Tendring Topics……..on Line
Making Sure of your Vote
Have you received the official envelope containing your Electoral Registration Form yet? If not, you should be receiving it shortly. Should you not receive it, contact your local Electoral Registration Office. For Tendring residents that’s Westleigh House, Carnarvon Road, Clacton-on-Sea, CO15 6QF, Tel. 01255 686586. Some Clactonians may remember it as having been my office, as the town’s Housing Manager, prior to 1974!
We receive this form annually, but this year it is doubly important that every householder should read it and carry out its instructions. Next year there will be a parliamentary general election. As a result of the recent expenses scandal an unusually large number of sitting MPs will not be contesting this election. This gives us an unprecedented and probably not-to-be repeated opportunity to fill the chamber with new faces. It is by securing and using our right to vote that we can ensure that our representative is one we can trust to make his or her voice and vote used responsibly on our behalf and on behalf of the whole nation.
Read and respond to the Electoral Registration Form to make sure that your name, and those of eligible members of your household, is on the Electoral Register. You don’t bother to vote, so why bother to register? It’s your privilege to refrain from voting if you wish to. Don’t complain though if your indifference helps to set the scene for the advent of a 21st Century Hitler, Stalin or Mussolini who’ll make sure that you never vote again except, of course, for his approved candidates.
Responding to the Electoral Registration Form has never been difficult but the current form is the easiest ever! If, as in my case, your household is exactly the same as it was last year (no-one has achieved the age of 16, no-one has moved in, moved out or died) you don’t have to fill it in at all. You can register by Freephone, by internet on the registration website, or by text message. Straightforward easy-to-follow instructions are given (believe me, if it is possible to misinterpret instructions I’ll manage it!).
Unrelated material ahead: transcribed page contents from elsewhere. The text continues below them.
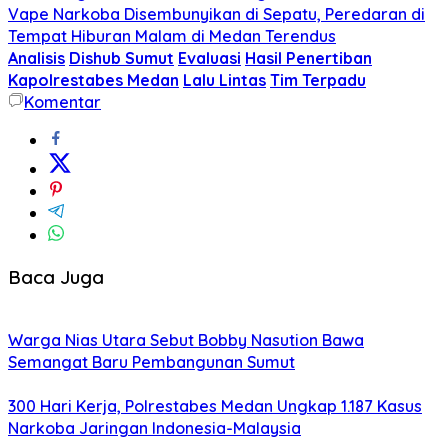
Vape Narkoba Disembunyikan di Sepatu, Peredaran di
Tempat Hiburan Malam di Medan Terendus
Analisis
Dishub Sumut
Evaluasi
Hasil Penertiban
Kapolrestabes Medan
Lalu Lintas
Tim Terpadu
Komentar
Baca Juga
Warga Nias Utara Sebut Bobby Nasution Bawa
Semangat Baru Pembangunan Sumut
300 Hari Kerja, Polrestabes Medan Ungkap 1.187 Kasus
Narkoba Jaringan Indonesia-Malaysia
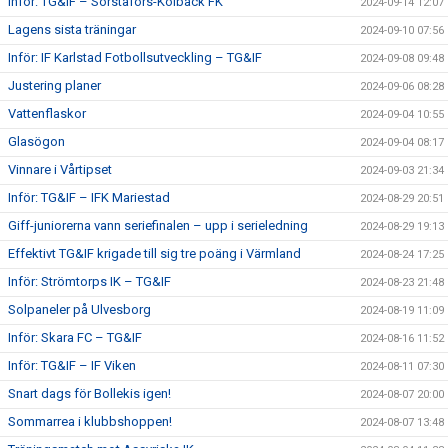
Inför: TG&IF – Sörstafors-Kolbäck FK
2024-09-14 12:07
Lagens sista träningar
2024-09-10 07:56
Inför: IF Karlstad Fotbollsutveckling – TG&IF
2024-09-08 09:48
Justering planer
2024-09-06 08:28
Vattenflaskor
2024-09-04 10:55
Glasögon
2024-09-04 08:17
Vinnare i Vårtipset
2024-09-03 21:34
Inför: TG&IF – IFK Mariestad
2024-08-29 20:51
Giff-juniorerna vann seriefinalen – upp i serieledning
2024-08-29 19:13
Effektivt TG&IF krigade till sig tre poäng i Värmland
2024-08-24 17:25
Inför: Strömtorps IK – TG&IF
2024-08-23 21:48
Solpaneler på Ulvesborg
2024-08-19 11:09
Inför: Skara FC – TG&IF
2024-08-16 11:52
Inför: TG&IF – IF Viken
2024-08-11 07:30
Snart dags för Bollekis igen!
2024-08-07 20:00
Sommarrea i klubbshoppen!
2024-08-07 13:48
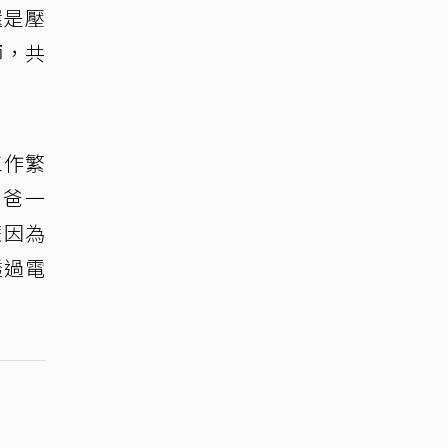
還是壓
師，共
工作繁
爸爸一
嬤因為
透過電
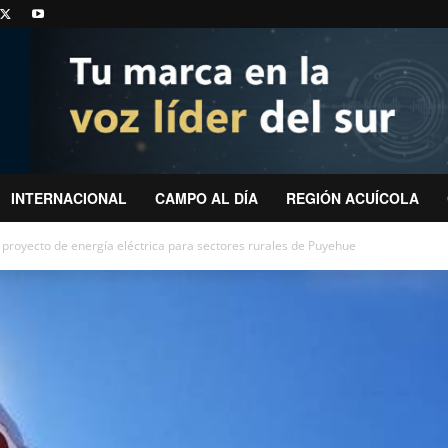
INTERNACIONAL
CAMPO AL DÍA
REGIÓN ACUÍCOLA
proyecto de energía eléctrica para sectores rurales de Puyehue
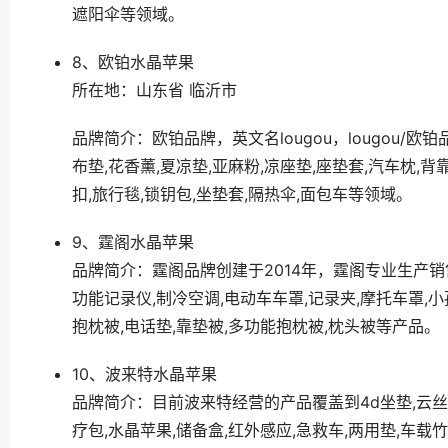
遮阳伞等领域。
8、欧铂水晶苹果
所在地：山东省 临沂市
品牌简介：欧铂品牌，英文名lougou，lougou/欧铂
布垫,花香薰,夏凉垫,亚麻粉,凉座垫,座垫套,汽车枕,背
扣,旅行毯,锁钥包,坐垫套,隔热伞,面包车等领域。
9、霆阁水晶苹果
品牌简介：霆阁品牌创建于2014年，霆阁专业生产销售
功能记录仪,制冷空调,电动车车罩,记录夹,摩托车罩,小
抱枕被,电话垫,靠垫被,多功能抱枕被,枕头被等产品。
10、波来特水晶苹果
品牌简介：目前波来特经营的产品覆盖到4d坐垫,云丝枕,
疗包,水晶苹果,储备盒,红外感应,急救车,两用垫,车载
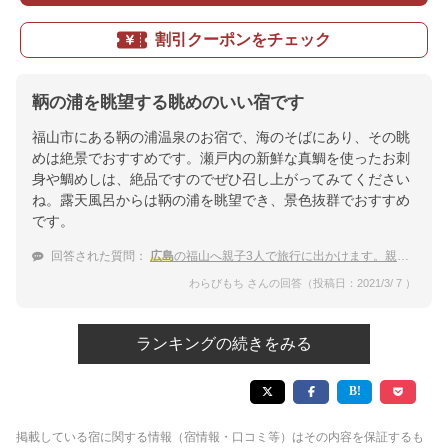
割引クーポンをチェック
鞆の浦を眺望する眺めのいい宿です
福山市にある鞆の浦温泉のお宿で、海のそばにあり、その眺
めは絶景でおすすめです。瀬戸内の新鮮な真鯛を使ったお刺
身や鯛めしは、絶品ですのでぜひ召し上がってみてください
ね。露天風呂からは鞆の浦を眺望でき、景色抜群でおすすめ
です。
回答された質問：
広島
の福山へ親子3人で旅行に出かけます。親子にピッタリなタイプのおすすめ宿を教えて下さい
わらびもち さんの回答（投稿日：2021/3/ 7 ）
ランキングの続きをみる
掲載している宿に関する情報（宿情報・口コミ等）はその内容を保証するも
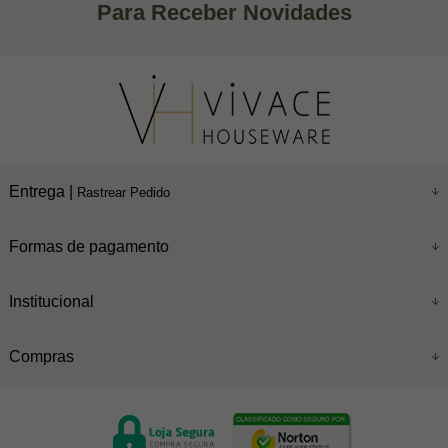
Para Receber Novidades
Entrega |
Rastrear Pedido
Formas de pagamento
Institucional
Compras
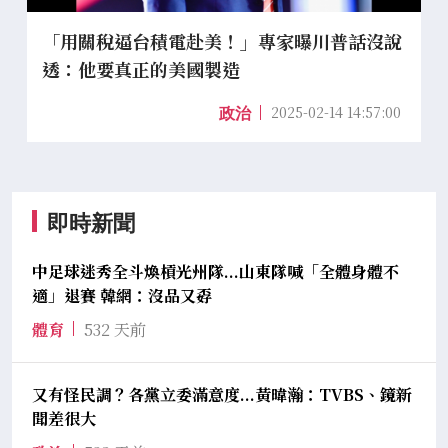
「用關稅逼台積電赴美！」專家曝川普話沒說
透：他要真正的美國製造
2025-02-14 14:57:00
政治
即時新聞
中足球迷秀全斗煥槓光州隊...山東隊喊「全體身體不
適」退賽 韓網：沒品又孬
體育
532 天前
又有怪民調？各黨立委滿意度...黃暐瀚：TVBS、鏡新
聞差很大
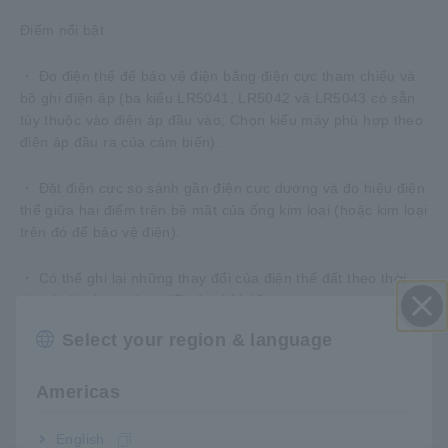
Điểm nổi bật
・ Đo điện thế để bảo vệ điện bằng điện cực tham chiếu và
bộ ghi điện áp (ba kiểu LR5041, LR5042 và LR5043 có sẵn
tùy thuộc vào điện áp đầu vào; Chọn kiểu máy phù hợp theo
điện áp đầu ra của cảm biến).
・ Đặt điện cực so sánh gần điện cực dương và đo hiệu điện
thế giữa hai điểm trên bề mặt của ống kim loại (hoặc kim loại
trên đó để bảo vệ điện).
・ Có thể ghi lại những thay đổi của điện thế đất theo thời
gian hoặc do sự thay đổi của thời tiết.
Select your region & language
Đóng
・ Dữ liệu đo được có thể được chuyển sang PC và hiển thị
ở định dạng đồ thị (Cần có Bộ điều hợp Giao tiếp LR5091 để
Americas
truyền dữ liệu).
・ Chuẩn bị hộp chống thấm nếu cần thiết.
English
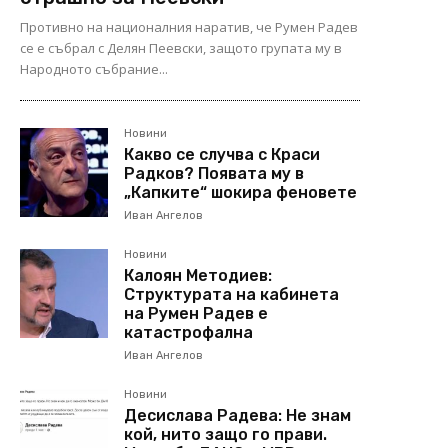
Противно на националния наратив, че Румен Радев
се е събрал с Делян Пеевски, защото групата му в
Народното събрание...
Новини
Какво се случва с Краси
Радков? Появата му в
„Капките“ шокира феновете
Иван Ангелов
Новини
Калоян Методиев:
Структурата на кабинета
на Румен Радев е
катастрофална
Иван Ангелов
Новини
Десислава Радева: Не знам
кой, нито защо го прави.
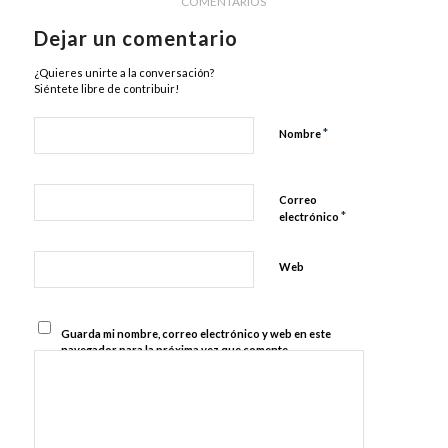
COMENTARIOS
Dejar un comentario
¿Quieres unirte a la conversación?
Siéntete libre de contribuir!
*
Nombre
Correo
*
electrónico
Web
Guarda mi nombre, correo electrónico y web en este
navegador para la próxima vez que comente.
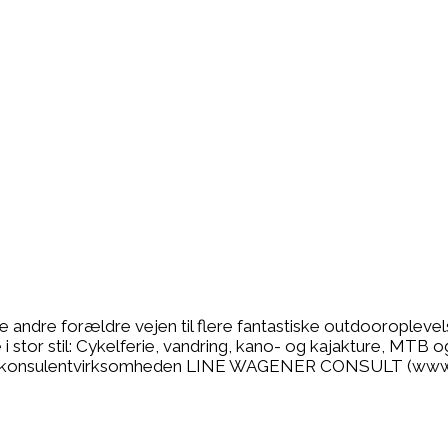
se andre forældre vejen til flere fantastiske outdooropleve
 stor stil: Cykelferie, vandring, kano- og kajakture, MTB o
r jeg konsulentvirksomheden LINE WAGENER CONSULT (www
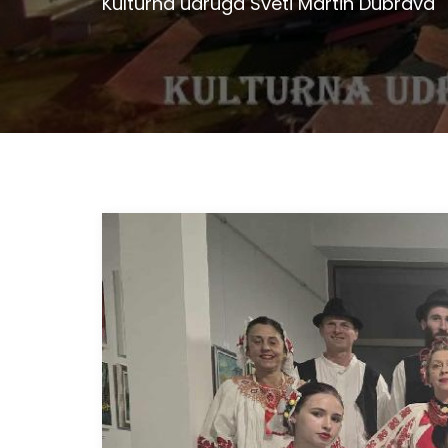
Kulturna udruga Sveti Martin Dubrava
I responded by text message and, within minutes, received a return text confirming that I had been registered.
If there is an alteration simply cross out the name of whoever has died or moved away, and enter that of anyone who has moved in or achieved the age of 16, sign the form, slip it in the envelope provided, and drop it into the nearest post box. Why 16 when the eligible age for voting is 18? Simply to make sure that 16 and 17 year olds will be able to vote in any election that occurs after their 18th birthday. On the form there’s a special place for their names and dates of birth to be entered.
Political Tactics
I have been involved in the local government service for the greater part of my life. Throughout those years local government has degenerated from a proud and largely independent provider of most of the services that make for civilised life, to a mere ‘facilitator’ of just a few of those services, always kept on a tight rein by increasingly dictatorial central governments.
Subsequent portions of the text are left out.